Diatomaceous earth (DE) is a supplement made from microscopic fossilized plants found in water. DE is an excellent source of silica that is best known for its use as an insecticide. Spraying DE into the ground or into your home’s cracks and crevices can help get rid of adult flea beetles, mites,  slugs, ants, ticks, and many other insects. It’s so powerful, in fact, that it’s commonly used to neutralizing toxic spills and to suck heavy metals out of water to make it drinkable.

DE can also be used to get rid of bedbugs, which are notoriously hard to eliminate, as well as fly larva and carpet beetles. In an experiment conducted in zoos, scientists added DE to the feed of black beers, later to report a significant improvement in their animals’ coats and overall condition (including “brighter eyes”). In addition, all animals fed DE also show a complete absence of internal parasites.

In recent years, food grade diatomaceous earth has become better known for its properties to treat a number of conditions in humans. For example, DE can be highly useful as an antiparasitic, as well as for cleaning the intestines and as an overall detoxification agent. DE also contains anti-fungal properties.

Are You Getting Enough Silica?

More than likely, the answer is no. The best sources of silica are things most people don’t consume on a regular basis: stinging needle, dandelion, and comfrey, among others. Although silica is also found in guava, apricots, carrots and other foods, the amounts contained there are often not high enough to help with health issues or conditions.

Unexpected sources of silica include beer, coffee and hard water, although the amounts on these are often hard to measure. In addition, getting your daily recommended dosage of silica from beer or coffee might not be the smartest choice, as this could end up adding lots of calories to your diet or leading to side effects from consuming too much caffeine.

While silica deficiencies are rare because our bodies need so little of it, using a supplement might be a good idea if you’re trying to make the most of silica’s potential health benefits.

Dosage and Precautions

There is no recommended dietary allowance (RDA) for silica, which means the FDA has not determined how much you should be taking. This is common with trace minerals that can be found in foods or water.

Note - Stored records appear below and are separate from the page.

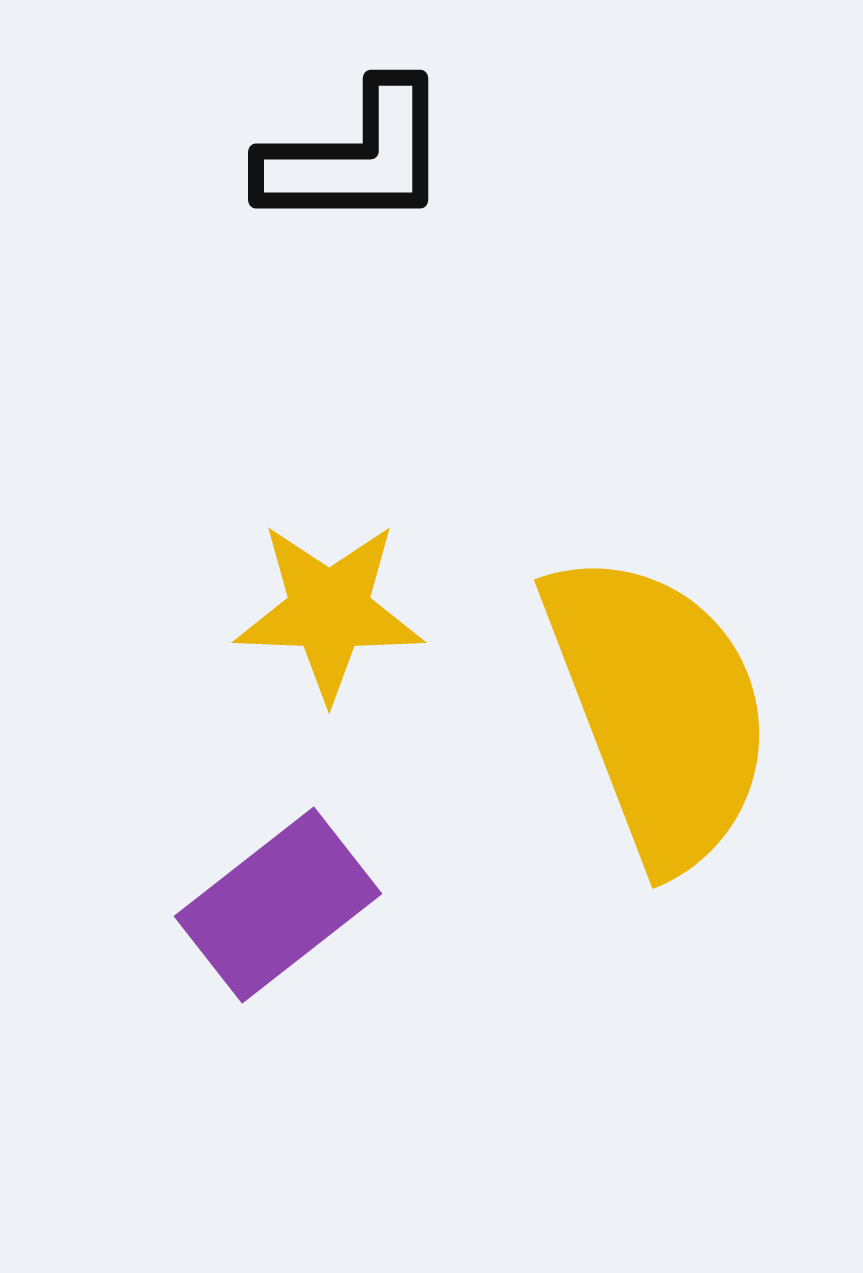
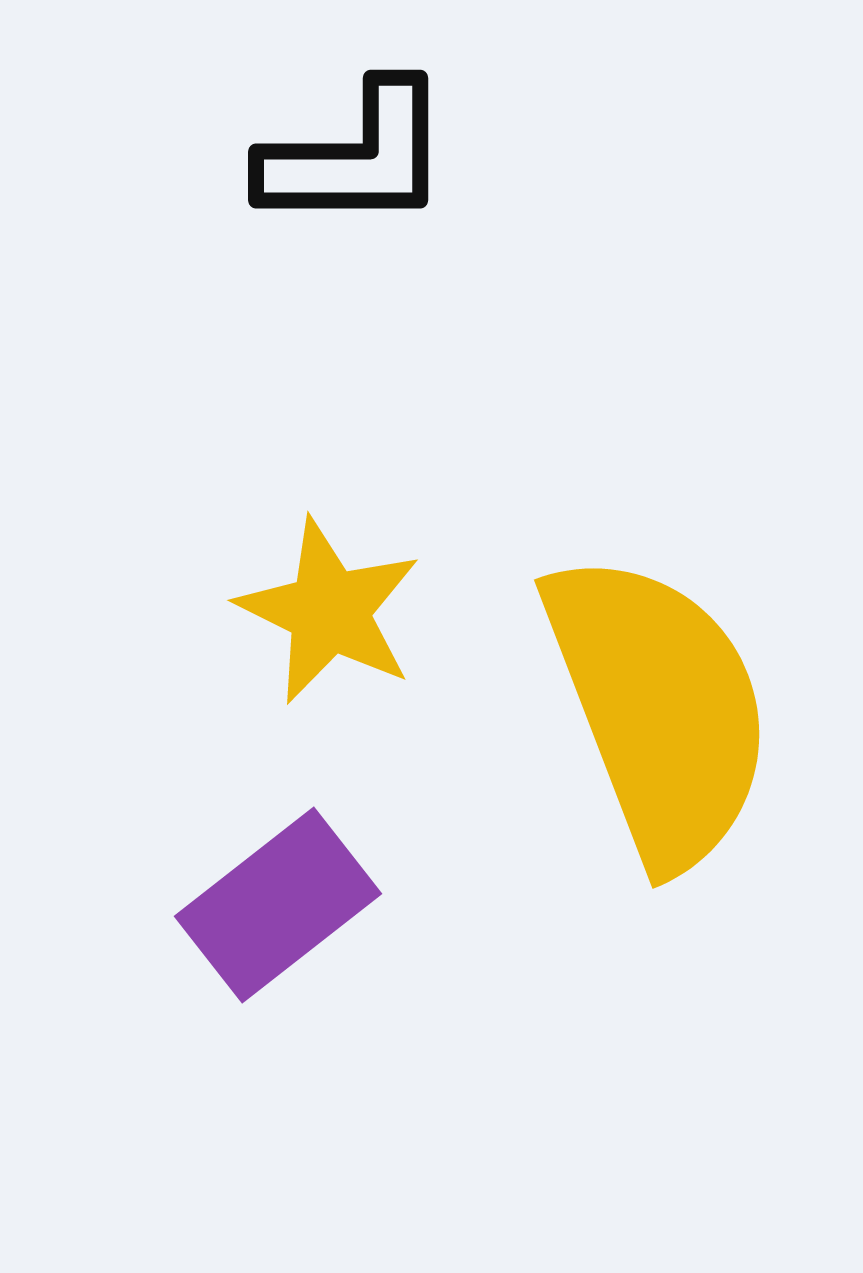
yellow star: rotated 24 degrees clockwise
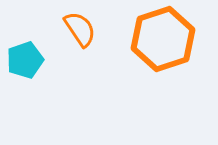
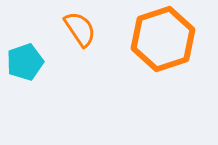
cyan pentagon: moved 2 px down
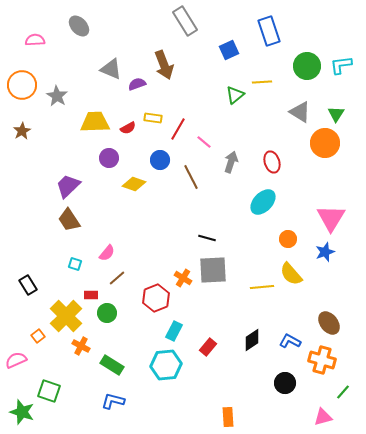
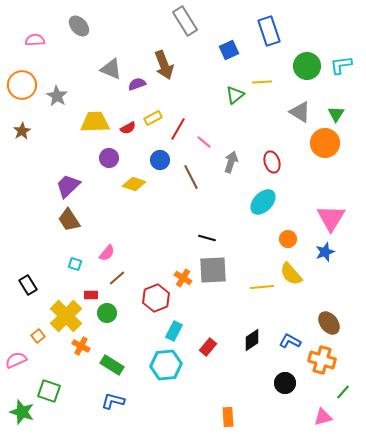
yellow rectangle at (153, 118): rotated 36 degrees counterclockwise
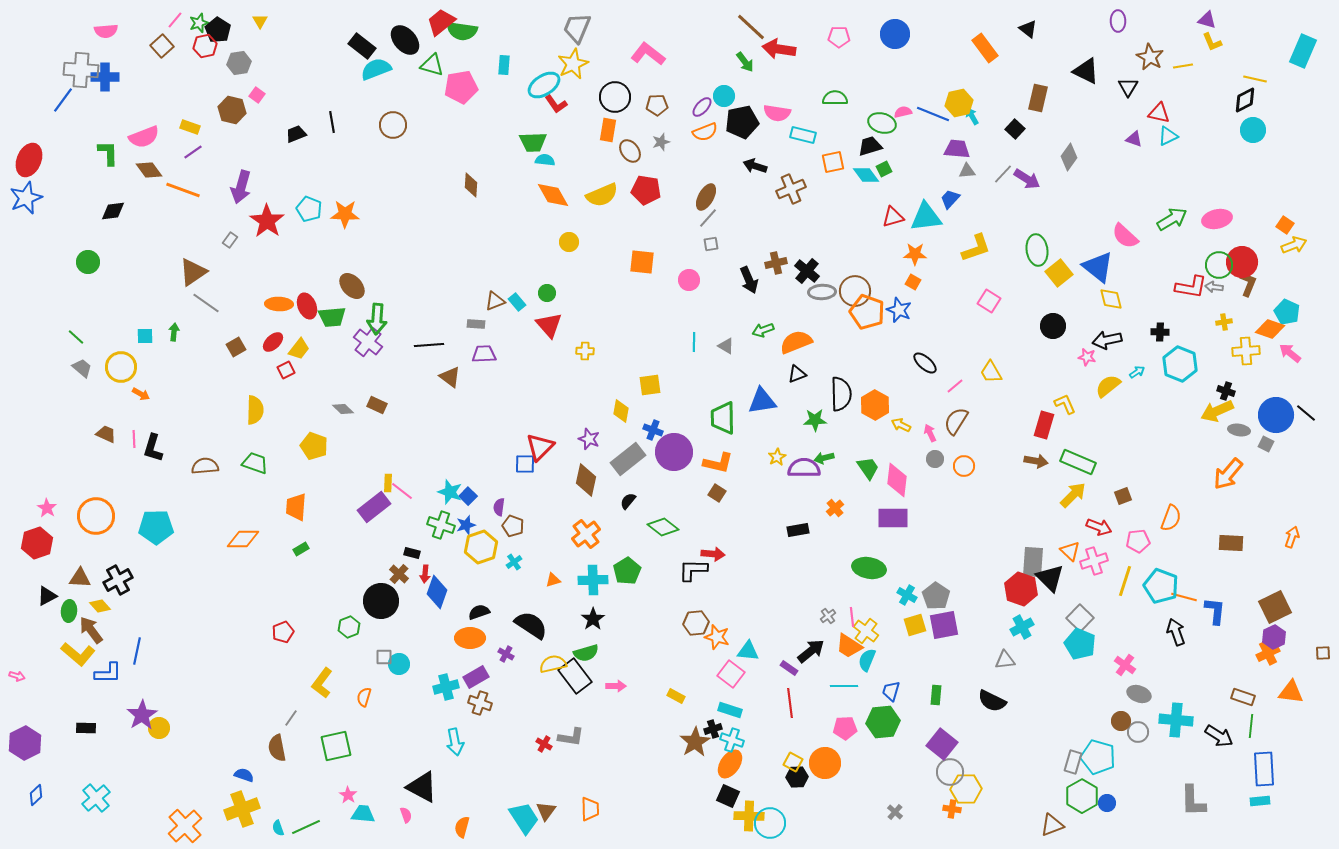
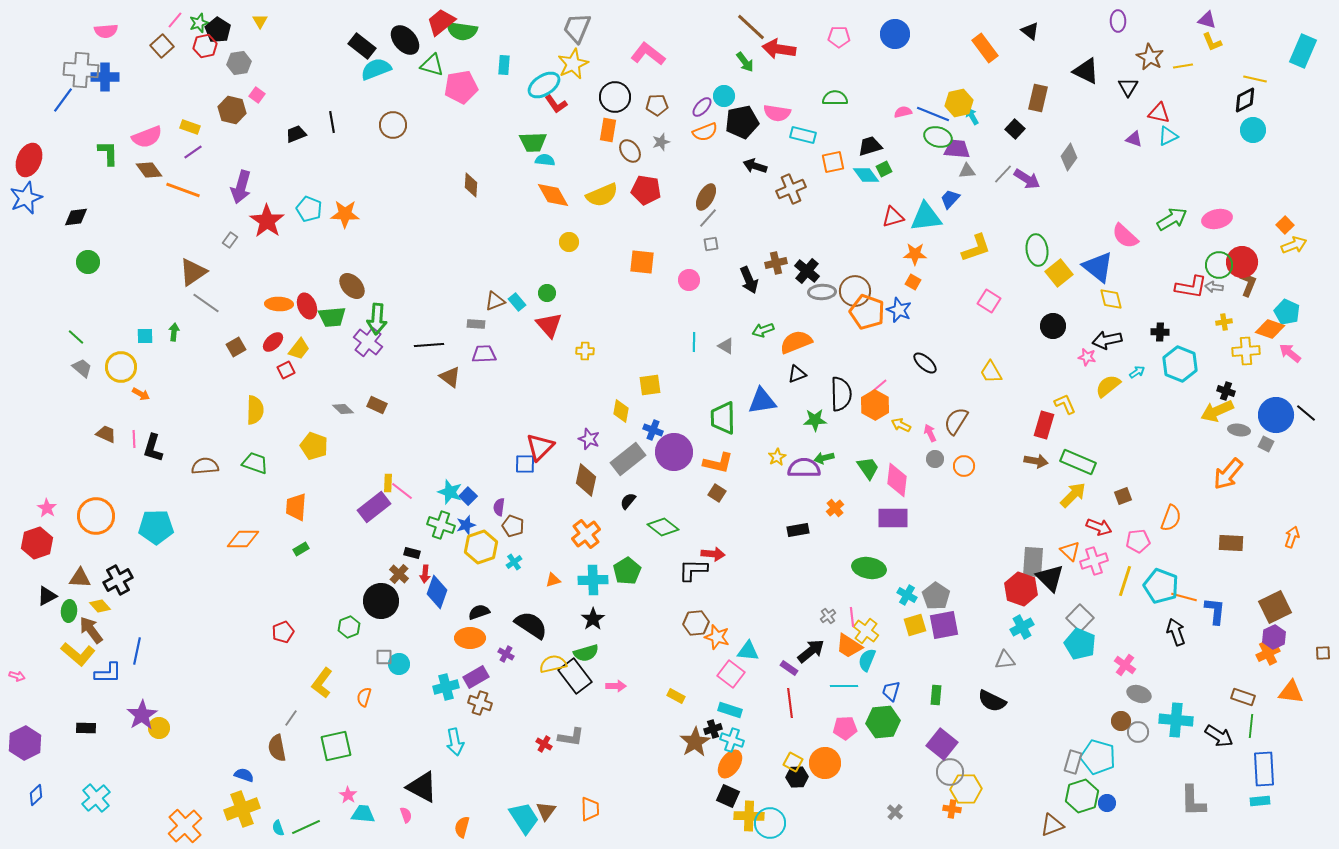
black triangle at (1028, 29): moved 2 px right, 2 px down
green ellipse at (882, 123): moved 56 px right, 14 px down
pink semicircle at (144, 137): moved 3 px right
black diamond at (113, 211): moved 37 px left, 6 px down
orange square at (1285, 225): rotated 12 degrees clockwise
pink line at (955, 386): moved 76 px left
green hexagon at (1082, 796): rotated 12 degrees clockwise
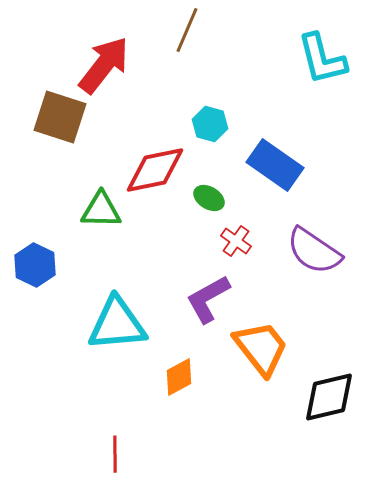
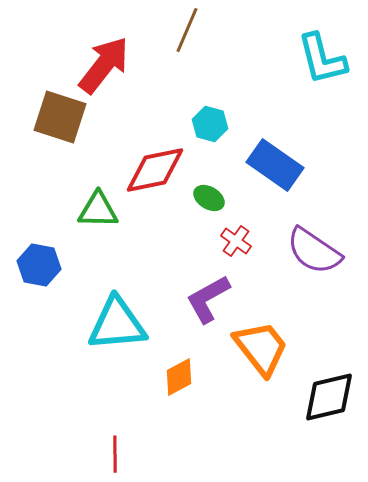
green triangle: moved 3 px left
blue hexagon: moved 4 px right; rotated 15 degrees counterclockwise
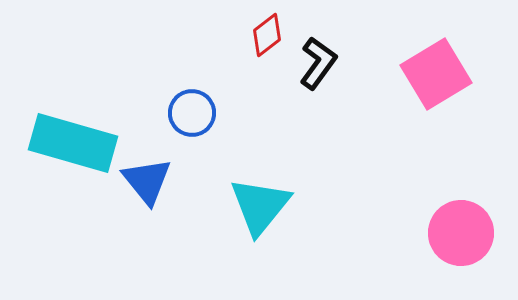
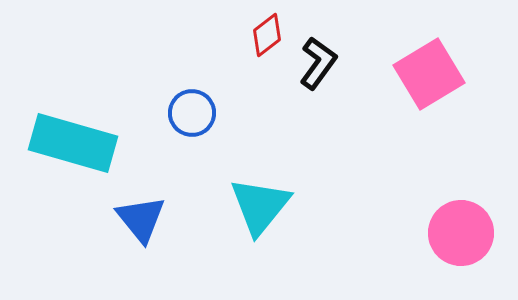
pink square: moved 7 px left
blue triangle: moved 6 px left, 38 px down
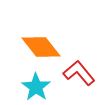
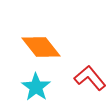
red L-shape: moved 11 px right, 5 px down
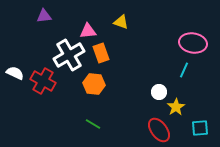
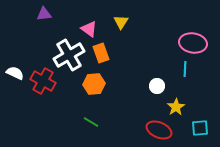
purple triangle: moved 2 px up
yellow triangle: rotated 42 degrees clockwise
pink triangle: moved 1 px right, 2 px up; rotated 42 degrees clockwise
cyan line: moved 1 px right, 1 px up; rotated 21 degrees counterclockwise
orange hexagon: rotated 10 degrees counterclockwise
white circle: moved 2 px left, 6 px up
green line: moved 2 px left, 2 px up
red ellipse: rotated 30 degrees counterclockwise
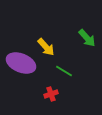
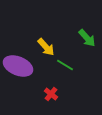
purple ellipse: moved 3 px left, 3 px down
green line: moved 1 px right, 6 px up
red cross: rotated 32 degrees counterclockwise
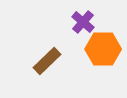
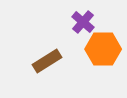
brown rectangle: rotated 12 degrees clockwise
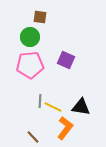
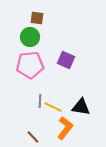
brown square: moved 3 px left, 1 px down
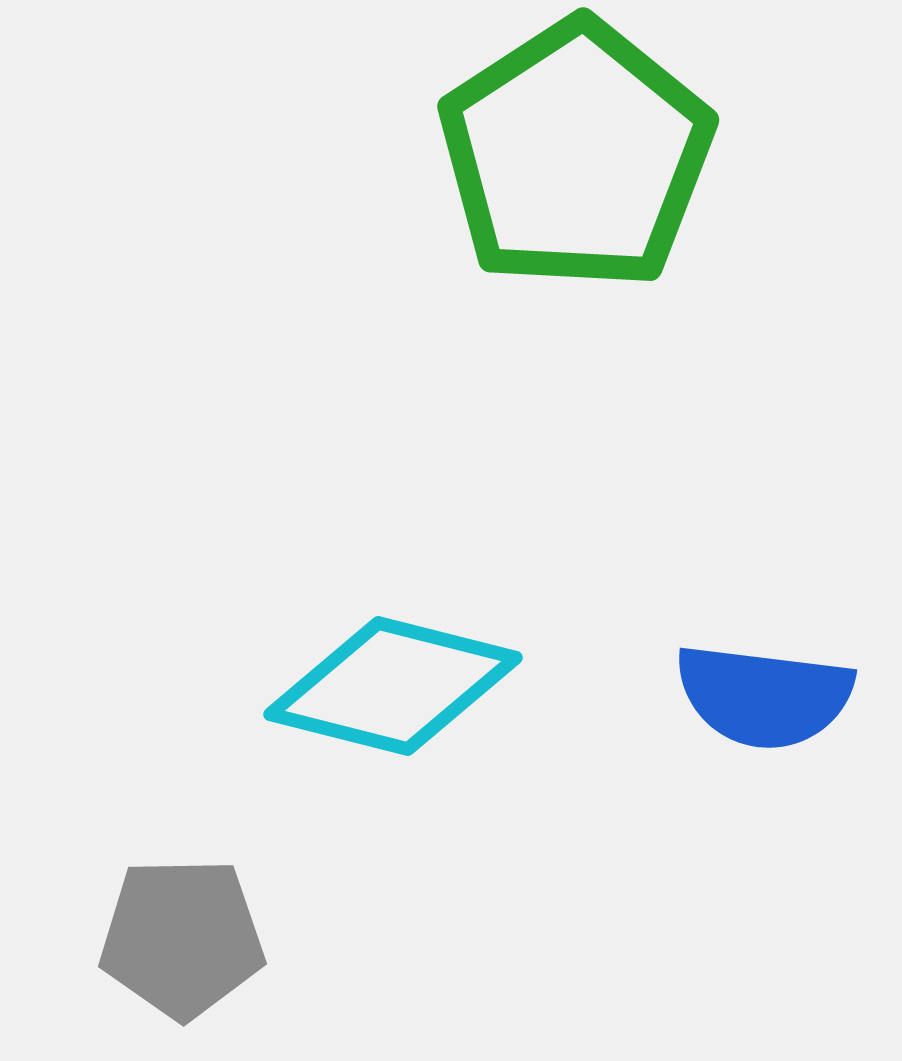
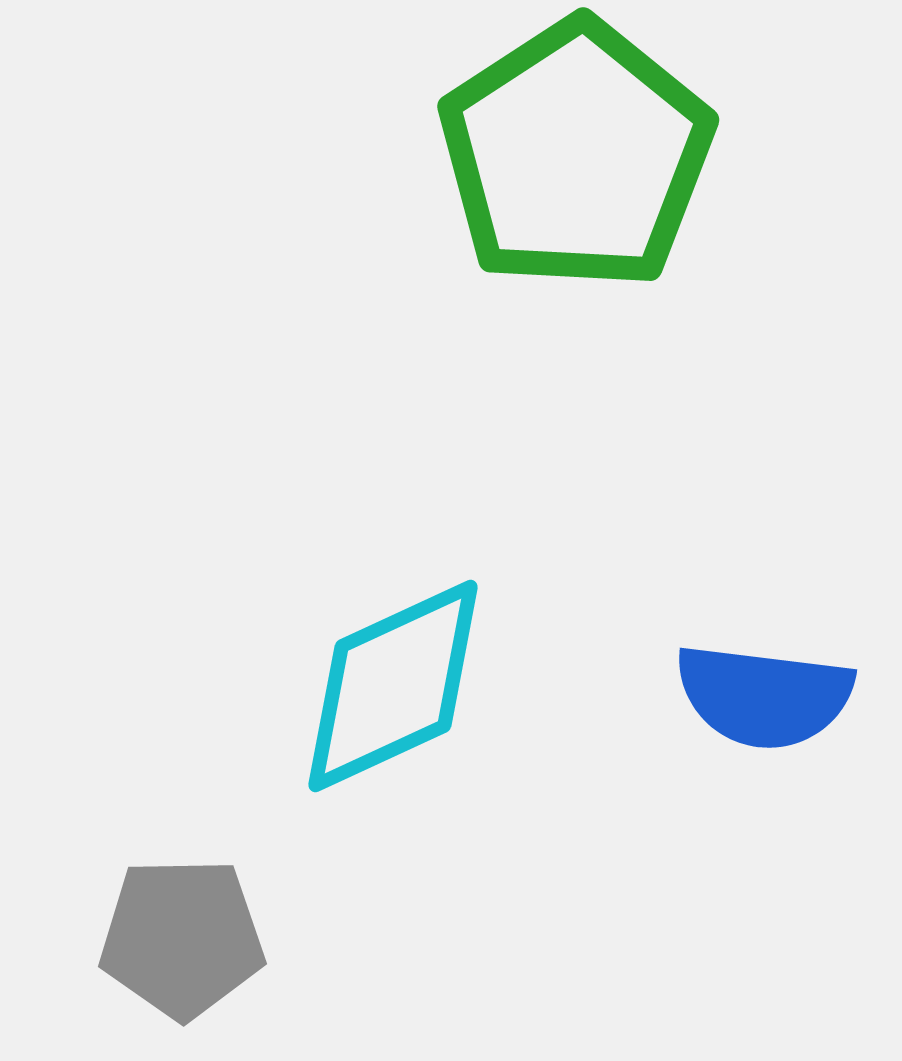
cyan diamond: rotated 39 degrees counterclockwise
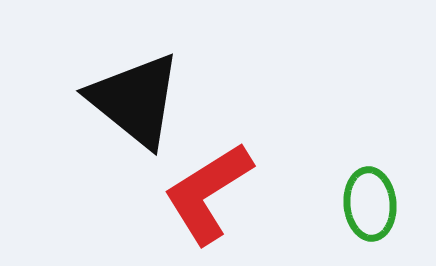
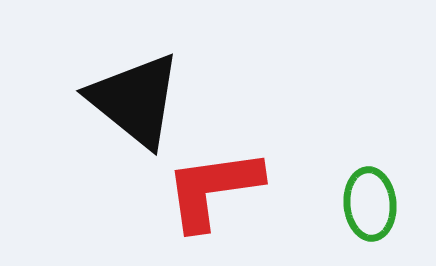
red L-shape: moved 5 px right, 4 px up; rotated 24 degrees clockwise
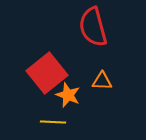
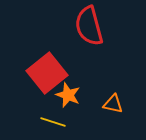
red semicircle: moved 4 px left, 1 px up
orange triangle: moved 11 px right, 23 px down; rotated 10 degrees clockwise
yellow line: rotated 15 degrees clockwise
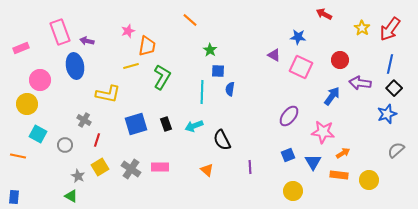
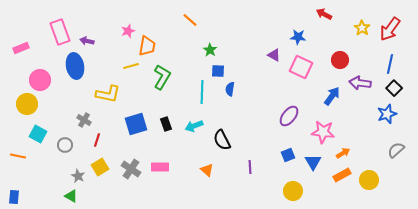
orange rectangle at (339, 175): moved 3 px right; rotated 36 degrees counterclockwise
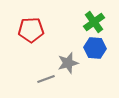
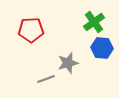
blue hexagon: moved 7 px right
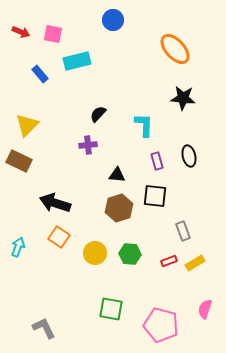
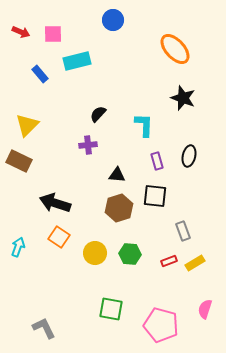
pink square: rotated 12 degrees counterclockwise
black star: rotated 15 degrees clockwise
black ellipse: rotated 25 degrees clockwise
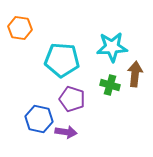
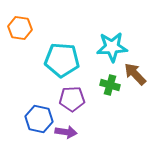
brown arrow: rotated 50 degrees counterclockwise
purple pentagon: rotated 20 degrees counterclockwise
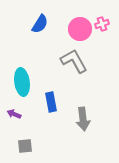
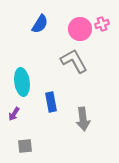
purple arrow: rotated 80 degrees counterclockwise
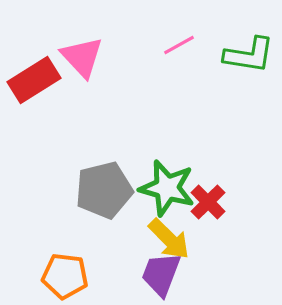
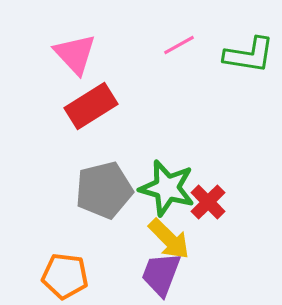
pink triangle: moved 7 px left, 3 px up
red rectangle: moved 57 px right, 26 px down
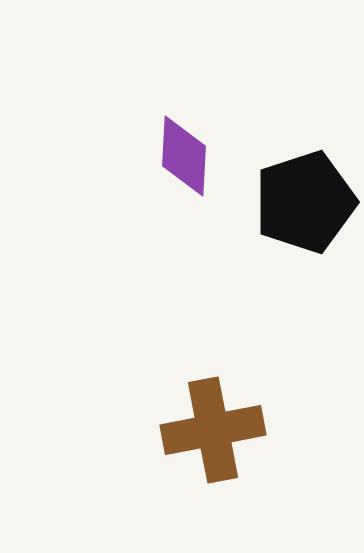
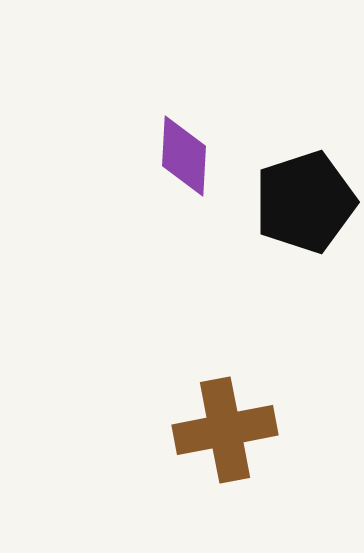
brown cross: moved 12 px right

If you want to take silica supplements, the NYU Langone Medical Center recommends a consumption of anywhere between 10 and 30 mg of silica per day. This is for basic therapeutic use, regardless of how much you think you might be naturally getting from your diet already.

Other experts recommend slightly higher dosages to treat certain conditions, especially those related to bone health. For example, WebMD recommends 40 mg per day to strengthen bones.

One thing to keep in mind: silica should not be taken at the same time as calcium supplements.

This is because these two minerals compete for absorbability – meaning that when they are consumed together, they cannot be processed properly by the body. In most cases, calcium supplements reduce the absorption of silica and its potential availability in the body.

Silica is safe for most adults when used as recommended. In fact, the NYU Langone Medical Center points out that even extremely high dosages (close to 800 mg/day) have shown no side effects and no little to no risk. If you are pregnant or nursing, however, you should talk to your doctor before taking silica. In addition, people with kidney or liver disease should also consult their physician before taking silica.

Sources:

http://www.naturalnews.com/028619_hair_loss_cell_salts.html
http://www.ghorganics.com/DiatomaceousEarth.html
http://www.ncbi.nlm.nih.gov/pmc/articles/PMC2658806/
http://www.med.nyu.edu/content?ChunkIID=111806

5 comments… add one
  • Gabby

    Can silica be taken at the same time as activated charcoal pills, or do they also compete for absorbability, as with the calcium supplements?

    Thanks!

    • Jeremy Page

      I’m not sure 100% sure, but almost positive you can take them together.

  • Gabby

    Thanks!

  • NancyB

    Jeremy- Is 2 teaspoons of Diataceous Earth per day enough to help support bone health for someone in their early 50s?

    • Jeremy Page

      Should be more than enough, but I’m not a doctor and don’t pretend to be one.